The European Union's statistics office on Wednesday revised its second quarter economic growth estimate up slightly in the latest sign that the bloc has left a protracted recession behind.

The 27 countries' combined gross domestic product grew 0.4 per cent in the second quarter compared with the previous three-month period, when it shrank 0.1 per cent, Eurostat said.

The agency, which had last month estimated growth of 0.3 per cent, said the revision was due to more complete data from several member states, with household spending underpinning the economic momentum in many countries.

Eurostat left unrevised its 0.3 per cent growth estimate for the 17 countries sharing the euro currency. Compared with a year earlier, seasonally adjusted GDP was down by 0.5 per cent in the eurozone and remained stable for the EU, revised up from estimated drops of 0.7 per cent and 0.2 per cent.

The revision came amid a string of recent positive data — from increased business optimism to higher manufacturing output and retail sales — that point to a steady increase in the bloc's economic activity.

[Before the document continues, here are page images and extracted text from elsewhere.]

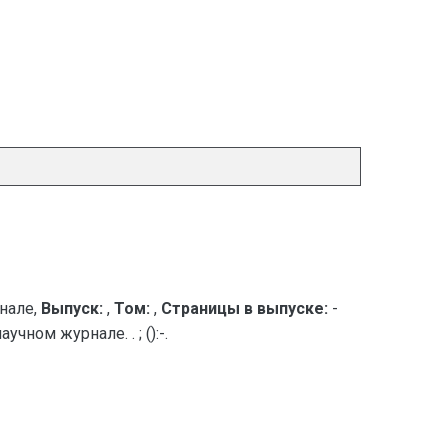
нале,
Выпуск:
,
Том:
,
Страницы в выпуске:
-
ном журнале. . ; ():-.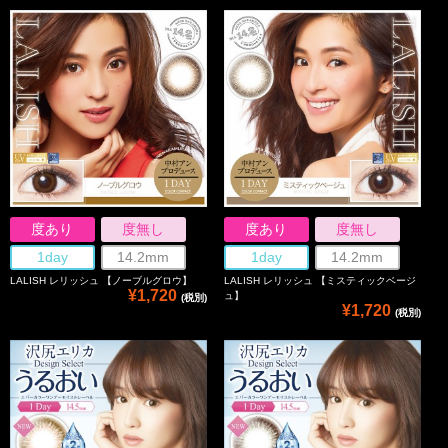
度あり
度無し
度あり
度無し
1day
14.2mm
1day
14.2mm
LALISH レリッシュ 【ノーブルグロウ】
LALISH レリッシュ 【ミスティックベージ
¥1,720
ュ】
(税別)
¥1,720
(税別)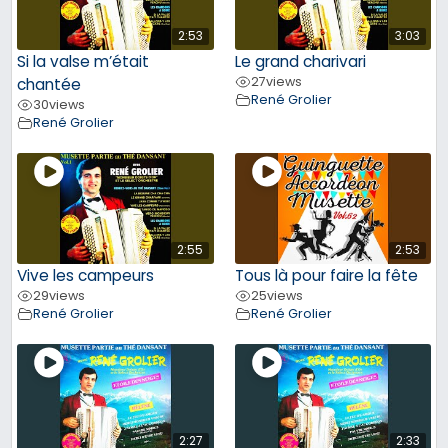
2:53
3:03
Si la valse m’était
Le grand charivari
27
views
chantée
René Grolier
30
views
René Grolier
2:55
2:53
Vive les campeurs
Tous là pour faire la fête
29
views
25
views
René Grolier
René Grolier
2:27
2:33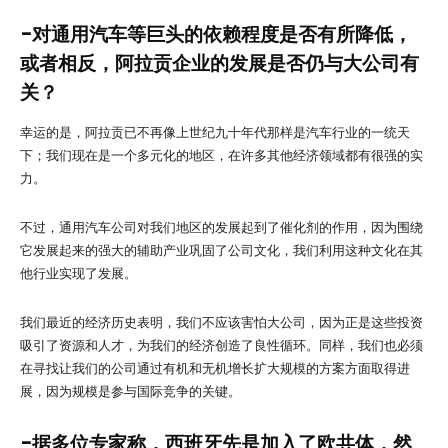
-对通用汽车等巨头的依赖程度是否有所降低，
或者相反，阿拉贡企业的发展是否仍与大公司有
关？
幸运的是，阿拉贡已不再像上世纪九十年代那样是汽车行业的一统天
下；我们现在是一个多元化的地区，在许多其他经济领域都有很强的实
力。
不过，通用汽车公司对我们地区的发展起到了催化剂的作用，因为围绕
它发展起来的强大的辅助产业巩固了公司文化，我们利用这种文化在其
他行业实现了发展。
我们最近的经济历史表明，我们不应该害怕大公司，因为正是这些投资
吸引了资源和人才，为我们的经济创造了良性循环。同样，我们也必须
在寻找让我们的公司通过有机和无机增长扩大规模的方案方面取得进
展，因为规模是参与国际竞争的关键。
-据多位专家称，西班牙先是加入了欧共体，然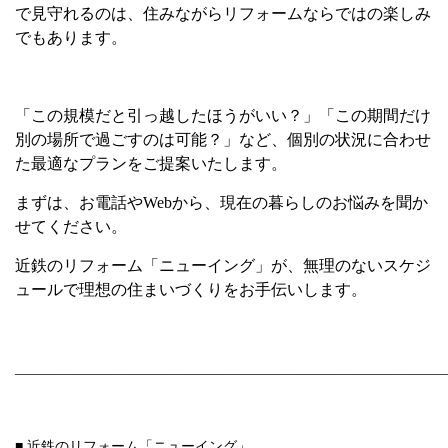
で見守れるのは、住みながらリフォームならではの楽しみ
でもあります。
「この規模だと引っ越したほうがいい？」「この期間だけ
別の場所で過ごすのは可能？」など、個別の状況に合わせ
た最適なプランをご提案いたします。
まずは、お電話や
Web
から、現在の暮らしのお悩みを聞か
せてください。
近鉄のリフォーム「ニューイング」が、無理のないスケジ
ュールで理想の住まいづくりをお手伝いします。
_____________________________________________________________
■ 近鉄のリフォーム「ニューイング」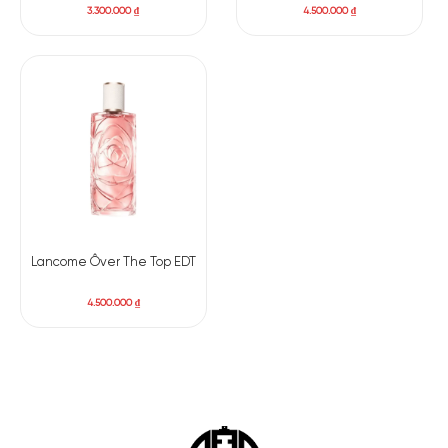
3.300.000
₫
4.500.000
₫
Lancome Ôver The Top EDT
4.500.000
₫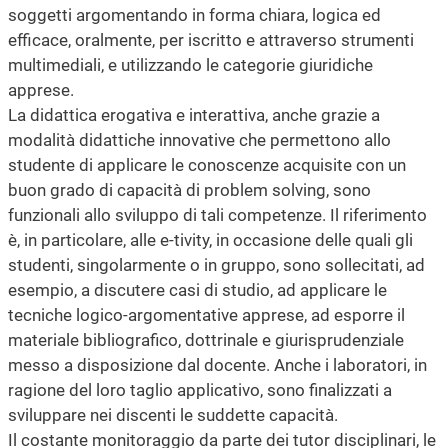
soggetti argomentando in forma chiara, logica ed
efficace, oralmente, per iscritto e attraverso strumenti
multimediali, e utilizzando le categorie giuridiche
apprese.
La didattica erogativa e interattiva, anche grazie a
modalità didattiche innovative che permettono allo
studente di applicare le conoscenze acquisite con un
buon grado di capacità di problem solving, sono
funzionali allo sviluppo di tali competenze. Il riferimento
è, in particolare, alle e-tivity, in occasione delle quali gli
studenti, singolarmente o in gruppo, sono sollecitati, ad
esempio, a discutere casi di studio, ad applicare le
tecniche logico-argomentative apprese, ad esporre il
materiale bibliografico, dottrinale e giurisprudenziale
messo a disposizione dal docente. Anche i laboratori, in
ragione del loro taglio applicativo, sono finalizzati a
sviluppare nei discenti le suddette capacità.
Il costante monitoraggio da parte dei tutor disciplinari, le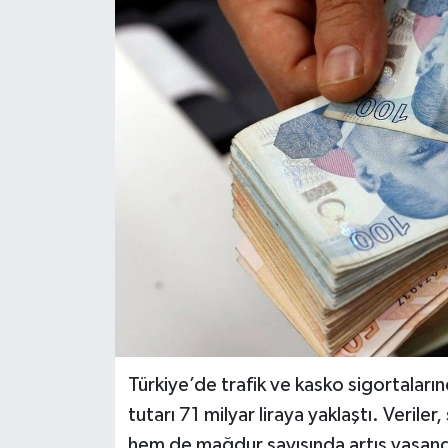
Türkiye’de trafik ve kasko sigortaları
tutarı 71 milyar liraya yaklaştı. Veri
hem de mağdur sayısında artış yaşand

"The recent sharp rise in consumer confidence suggests that spending growth is likely to pick up further in the coming quarters," Capital Economics analysts wrote in a research note to clients. They expect a further expansion of the economy in the third quarter, even though they warned "that the continued weakness of the labour market is likely to limit the pace of the consumer recovery."

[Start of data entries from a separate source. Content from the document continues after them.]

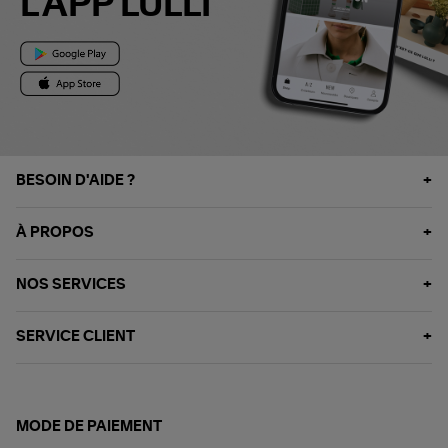
L'APP LULLI
BESOIN D'AIDE ?
À PROPOS
NOS SERVICES
SERVICE CLIENT
MODE DE PAIEMENT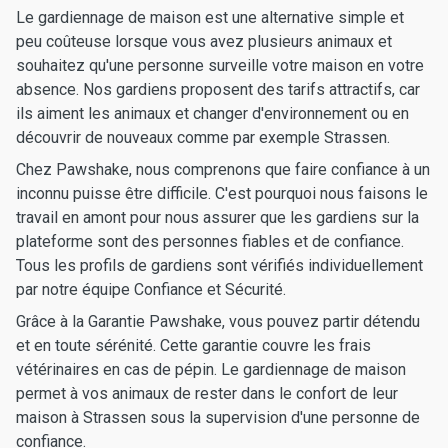
Le gardiennage de maison est une alternative simple et
peu coûteuse lorsque vous avez plusieurs animaux et
souhaitez qu'une personne surveille votre maison en votre
absence. Nos gardiens proposent des tarifs attractifs, car
ils aiment les animaux et changer d'environnement ou en
découvrir de nouveaux comme par exemple Strassen.
Chez Pawshake, nous comprenons que faire confiance à un
inconnu puisse être difficile. C'est pourquoi nous faisons le
travail en amont pour nous assurer que les gardiens sur la
plateforme sont des personnes fiables et de confiance.
Tous les profils de gardiens sont vérifiés individuellement
par notre équipe Confiance et Sécurité.
Grâce à la Garantie Pawshake, vous pouvez partir détendu
et en toute sérénité. Cette garantie couvre les frais
vétérinaires en cas de pépin. Le gardiennage de maison
permet à vos animaux de rester dans le confort de leur
maison à Strassen sous la supervision d'une personne de
confiance.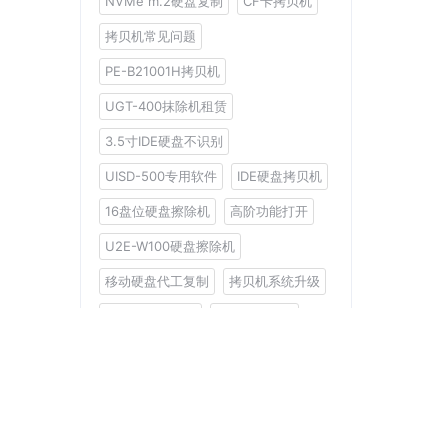
NVMe m.2硬盘复制
CF卡拷贝机
拷贝机常见问题
PE-B21001H拷贝机
UGT-400抹除机租赁
3.5寸IDE硬盘不识别
UISD-500专用软件
IDE硬盘拷贝机
16盘位硬盘擦除机
高阶功能打开
U2E-W100硬盘擦除机
移动硬盘代工复制
拷贝机系统升级
工控系统备份机
XP13S拷贝机
分类
限时优惠
2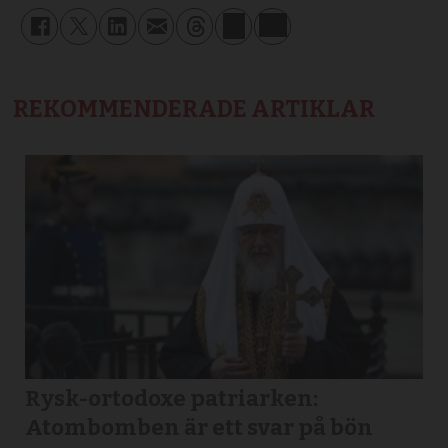
REKOMMENDERADE ARTIKLAR
Rysk-ortodoxe patriarken:
Atombomben är ett svar på bön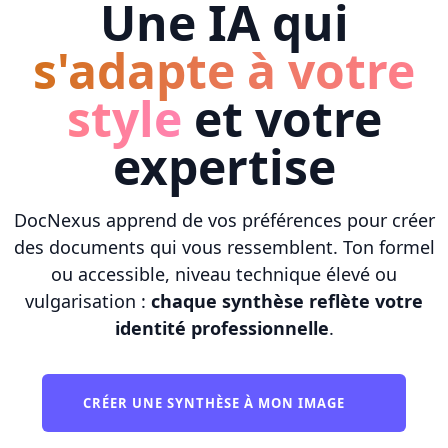
Une IA qui
s'adapte à votre
style
et votre
expertise
DocNexus apprend de vos préférences pour créer
des documents qui vous ressemblent. Ton formel
ou accessible, niveau technique élevé ou
vulgarisation :
chaque synthèse reflète votre
identité professionnelle
.
CRÉER UNE SYNTHÈSE À MON IMAGE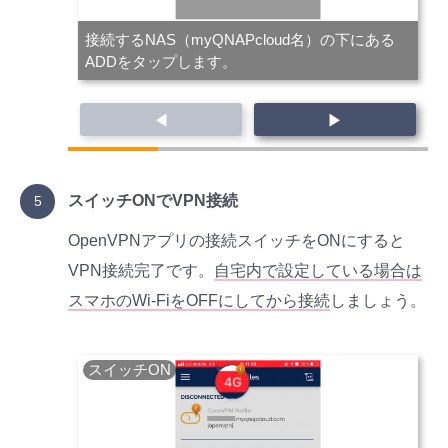
接続するNAS（myQNAPcloud名）の下にある
ADDをタップします。
◀
▶
スイッチONでVPN接続
OpenVPNアプリの接続スイッチをONにすると
VPN接続完了です。
自宅内で設定している場合は
スマホのWi-FiをOFFにしてから接続
しましょう。
スイッチON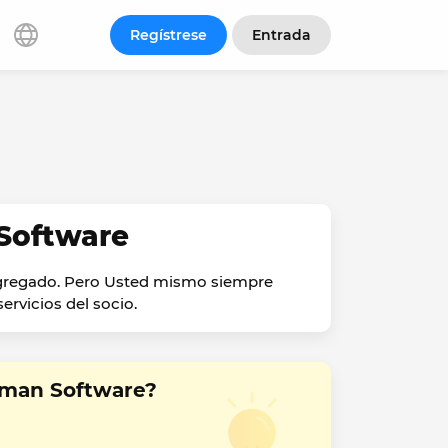
Regístrese
Entrada
Software
agregado. Pero Usted mismo siempre
ervicios del socio.
tman Software?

Europe's unemployment rate remains stubbornly high at 12.1 per cent. In some countries hardest-hit by Europe's debt crisis, such as Greece and Spain, more than one in four people don't have a job. Analysts say more dynamic growth will be needed to spur investment and job creation there.

Still, even meagre growth in Europe provides a boon to the global economy. The EU, which now totals 28 nations following Croatia's accession in July, has a population of some 500 million, and its annual gross domestic product stands at around $17.3 trillion — both more than the U.S., which has GDP of $16.6 trillion for 315 million people.